He was also an industrial engineer who worked seventy hours a week for a company that made, among many other items, ladders. Because by their very nature ladders are dangerous devices, his company became a frequent target of lawsuits. And because he handled design, my father was the favorite choice to speak for the company in depositions and trials. I can't say that I blame him for hating lawyers, but I grew to admire them because they made his life so miserable. He'd spend eight hours haggling with them, then hit the martinis as soon as he walked in the door. No hellos. No hugs. No dinner. Just an hour or so of continuous bitching while he slugged down four martinis then passed out in his battered recliner. One trial lasted three weeks, and when it ended with a large verdict against the company my mother called a doctor and they hid him in a hospital for a month.
The company later went broke, and of course all blame was directed at the lawyers. Not once did I hear any talk that maybe a trace of mismanagement could in any way have contributed to the bankruptcy.

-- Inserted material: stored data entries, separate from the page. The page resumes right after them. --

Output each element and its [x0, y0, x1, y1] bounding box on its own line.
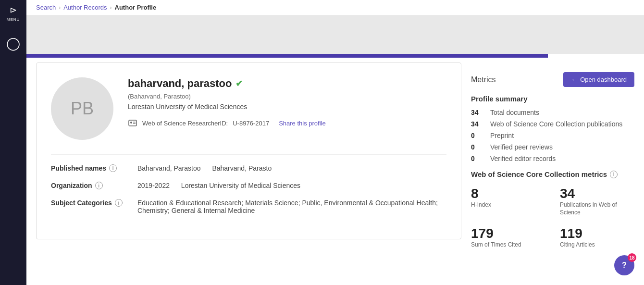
menu-label: MENU — [7, 17, 20, 22]
researcher-id-icon — [128, 118, 137, 128]
org-years: 2019-2022 — [137, 182, 170, 189]
summary-count-4: 0 — [471, 155, 485, 162]
help-count-badge: 18 — [628, 253, 636, 262]
main-content: Search › Author Records › Author Profile… — [26, 0, 644, 285]
menu-icon[interactable]: ⊳ — [10, 5, 17, 15]
published-names-value: Baharvand, Parastoo Baharvand, Parasto — [137, 164, 446, 172]
metrics-title: Metrics — [471, 75, 496, 84]
published-names-label: Published names i — [51, 164, 128, 172]
open-dashboard-button[interactable]: ← Open dashboard — [563, 72, 634, 87]
published-name-2: Baharvand, Parasto — [212, 164, 272, 172]
svg-point-1 — [130, 122, 132, 124]
citing-value: 119 — [560, 226, 634, 241]
svg-rect-0 — [129, 120, 136, 126]
summary-label-2: Preprint — [490, 132, 514, 139]
sum-cited-label: Sum of Times Cited — [471, 241, 545, 249]
profile-summary-title: Profile summary — [471, 95, 634, 103]
subject-categories-value: Education & Educational Research; Materi… — [137, 199, 446, 214]
citing-label: Citing Articles — [560, 241, 634, 249]
summary-label-4: Verified editor records — [490, 155, 556, 162]
breadcrumb-author-records[interactable]: Author Records — [63, 4, 107, 11]
researcher-id-svg — [128, 118, 137, 128]
metrics-header: Metrics ← Open dashboard — [471, 62, 634, 87]
summary-label-1: Web of Science Core Collection publicati… — [490, 120, 622, 128]
summary-row-2: 0 Preprint — [471, 132, 634, 139]
publications-label: Publications in Web of Science — [560, 201, 634, 216]
sum-cited-value: 179 — [471, 226, 545, 241]
breadcrumb: Search › Author Records › Author Profile — [26, 0, 644, 15]
subject-categories-row: Subject Categories i Education & Educati… — [51, 199, 446, 214]
breadcrumb-sep-1: › — [59, 4, 61, 11]
h-index-label: H-Index — [471, 201, 545, 209]
dashboard-arrow-icon: ← — [571, 76, 577, 83]
author-name-row: baharvand, parastoo ✔ — [128, 77, 446, 90]
user-avatar-icon[interactable]: ◯ — [6, 36, 20, 51]
avatar: PB — [51, 77, 113, 140]
organization-value: 2019-2022 Lorestan University of Medical… — [137, 182, 446, 189]
author-institution: Lorestan University of Medical Sciences — [128, 103, 446, 111]
summary-count-0: 34 — [471, 109, 485, 116]
h-index-metric: 8 H-Index — [471, 186, 545, 216]
sum-cited-metric: 179 Sum of Times Cited — [471, 226, 545, 249]
researcher-id-row: Web of Science ResearcherID: U-8976-2017… — [128, 118, 446, 128]
banner-image — [26, 15, 644, 54]
researcher-id-value: U-8976-2017 — [233, 120, 269, 127]
summary-row-0: 34 Total documents — [471, 109, 634, 116]
breadcrumb-sep-2: › — [110, 4, 112, 11]
wos-metrics-info-icon[interactable]: i — [610, 171, 618, 178]
organization-row: Organization i 2019-2022 Lorestan Univer… — [51, 182, 446, 189]
summary-list: 34 Total documents 34 Web of Science Cor… — [471, 109, 634, 162]
subject-categories-label: Subject Categories i — [51, 199, 128, 207]
help-button[interactable]: ? 18 — [614, 255, 634, 275]
publications-value: 34 — [560, 186, 634, 201]
summary-row-4: 0 Verified editor records — [471, 155, 634, 162]
metrics-grid: 8 H-Index 34 Publications in Web of Scie… — [471, 186, 634, 249]
published-names-row: Published names i Baharvand, Parastoo Ba… — [51, 164, 446, 172]
sidebar: ⊳ MENU ◯ — [0, 0, 26, 285]
content-area: PB baharvand, parastoo ✔ (Baharvand, Par… — [26, 58, 644, 249]
profile-details: Published names i Baharvand, Parastoo Ba… — [51, 154, 446, 214]
summary-row-3: 0 Verified peer reviews — [471, 143, 634, 151]
org-name: Lorestan University of Medical Sciences — [181, 182, 300, 189]
published-names-info-icon[interactable]: i — [109, 164, 117, 172]
help-icon: ? — [622, 261, 627, 270]
breadcrumb-current: Author Profile — [115, 4, 157, 11]
publications-metric: 34 Publications in Web of Science — [560, 186, 634, 216]
avatar-initials: PB — [71, 99, 94, 119]
organization-label: Organization i — [51, 182, 128, 189]
summary-count-2: 0 — [471, 132, 485, 139]
citing-articles-metric: 119 Citing Articles — [560, 226, 634, 249]
share-profile-link[interactable]: Share this profile — [279, 120, 326, 127]
summary-label-3: Verified peer reviews — [490, 143, 553, 151]
summary-label-0: Total documents — [490, 109, 539, 116]
summary-count-3: 0 — [471, 143, 485, 151]
breadcrumb-search[interactable]: Search — [36, 4, 56, 11]
purple-accent-bar — [26, 54, 548, 58]
published-name-1: Baharvand, Parastoo — [137, 164, 201, 172]
summary-row-1: 34 Web of Science Core Collection public… — [471, 120, 634, 128]
profile-header: PB baharvand, parastoo ✔ (Baharvand, Par… — [51, 77, 446, 140]
profile-card: PB baharvand, parastoo ✔ (Baharvand, Par… — [36, 62, 461, 239]
verified-badge-icon: ✔ — [235, 78, 243, 89]
organization-info-icon[interactable]: i — [95, 182, 103, 189]
wos-metrics-title: Web of Science Core Collection metrics i — [471, 170, 634, 178]
metrics-panel: Metrics ← Open dashboard Profile summary… — [471, 62, 634, 249]
profile-info: baharvand, parastoo ✔ (Baharvand, Parast… — [128, 77, 446, 128]
h-index-value: 8 — [471, 186, 545, 201]
subject-categories-info-icon[interactable]: i — [115, 199, 123, 207]
researcher-id-label: Web of Science ResearcherID: — [142, 120, 228, 127]
author-name: baharvand, parastoo — [128, 77, 232, 90]
summary-count-1: 34 — [471, 120, 485, 128]
author-alt-name: (Baharvand, Parastoo) — [128, 93, 446, 100]
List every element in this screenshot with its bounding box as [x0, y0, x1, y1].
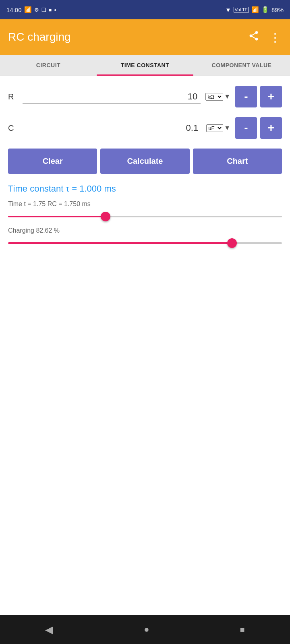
wifi-icon: ▼	[225, 6, 231, 13]
r-label: R	[8, 92, 18, 101]
status-left: 14:00 📶 ⚙ ❑ ■ •	[6, 6, 56, 13]
c-input[interactable]	[23, 121, 201, 135]
c-unit-selector[interactable]: pF nF uF mF ▼	[206, 124, 230, 132]
tab-circuit[interactable]: CIRCUIT	[0, 55, 97, 76]
time-slider-container: Time t = 1.75 RC = 1.750 ms	[8, 200, 282, 219]
c-stepper-group: - +	[235, 117, 282, 139]
charging-slider[interactable]	[8, 242, 282, 244]
status-right: ▼ VoLTE 📶 🔋 89%	[225, 6, 284, 13]
status-time: 14:00	[6, 6, 22, 13]
r-minus-button[interactable]: -	[235, 86, 257, 107]
tab-component-value[interactable]: COMPONENT VALUE	[193, 55, 290, 76]
c-input-row: C pF nF uF mF ▼ - +	[8, 117, 282, 139]
chart-button[interactable]: Chart	[193, 149, 282, 174]
nfc-icon: ■	[49, 7, 52, 13]
r-stepper-group: - +	[235, 86, 282, 107]
r-plus-button[interactable]: +	[260, 86, 282, 107]
c-label: C	[8, 124, 18, 133]
nav-recent-button[interactable]: ■	[240, 625, 244, 634]
c-minus-button[interactable]: -	[235, 117, 257, 139]
r-unit-select[interactable]: Ω kΩ MΩ	[205, 93, 223, 101]
nav-bar: ◀ ● ■	[0, 615, 290, 644]
dropbox-icon: ❑	[41, 7, 46, 13]
tab-time-constant[interactable]: TIME CONSTANT	[97, 55, 193, 76]
calculate-button[interactable]: Calculate	[100, 149, 189, 174]
volte-icon: VoLTE	[234, 7, 249, 12]
status-bar: 14:00 📶 ⚙ ❑ ■ • ▼ VoLTE 📶 🔋 89%	[0, 0, 290, 19]
charging-slider-label: Charging 82.62 %	[8, 227, 282, 234]
share-button[interactable]	[248, 30, 259, 44]
share-icon	[248, 30, 259, 41]
time-constant-value: Time constant τ = 1.000 ms	[8, 184, 116, 194]
main-content: R Ω kΩ MΩ ▼ - + C pF nF uF mF ▼	[0, 76, 290, 615]
nav-home-button[interactable]: ●	[144, 624, 149, 635]
time-slider-label: Time t = 1.75 RC = 1.750 ms	[8, 200, 282, 208]
signal-icon: 📶	[24, 6, 32, 13]
app-title: RC charging	[8, 31, 71, 43]
signal-bars-icon: 📶	[251, 6, 259, 13]
nav-back-button[interactable]: ◀	[45, 623, 53, 636]
r-input[interactable]	[23, 90, 201, 104]
clear-button[interactable]: Clear	[8, 149, 97, 174]
time-slider[interactable]	[8, 216, 282, 217]
dot-icon: •	[54, 6, 56, 13]
c-dropdown-arrow-icon: ▼	[224, 124, 230, 132]
r-dropdown-arrow-icon: ▼	[224, 93, 230, 100]
c-plus-button[interactable]: +	[260, 117, 282, 139]
r-input-row: R Ω kΩ MΩ ▼ - +	[8, 86, 282, 107]
battery-icon: 🔋	[261, 6, 269, 13]
battery-percent: 89%	[271, 6, 284, 13]
r-unit-selector[interactable]: Ω kΩ MΩ ▼	[205, 93, 230, 101]
bt-icon: ⚙	[34, 7, 39, 13]
more-menu-button[interactable]: ⋮	[269, 30, 282, 44]
app-bar-actions: ⋮	[248, 30, 282, 44]
time-constant-result: Time constant τ = 1.000 ms	[8, 184, 282, 194]
c-unit-select[interactable]: pF nF uF mF	[206, 124, 223, 132]
tabs: CIRCUIT TIME CONSTANT COMPONENT VALUE	[0, 55, 290, 76]
charging-slider-container: Charging 82.62 %	[8, 227, 282, 246]
app-bar: RC charging ⋮	[0, 19, 290, 55]
action-buttons: Clear Calculate Chart	[8, 149, 282, 174]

Liquor became his life, and he became depressed. He went years without a steady job, which really ticked me off because I was forced to wait tables and deliver pizza so I could claw my way through college. I think I spoke to him twice during the four years of my undergraduate studies. The day after I learned I had been accepted to law school, I proudly returned home with this great news. Mother told me later he stayed in bed for a week.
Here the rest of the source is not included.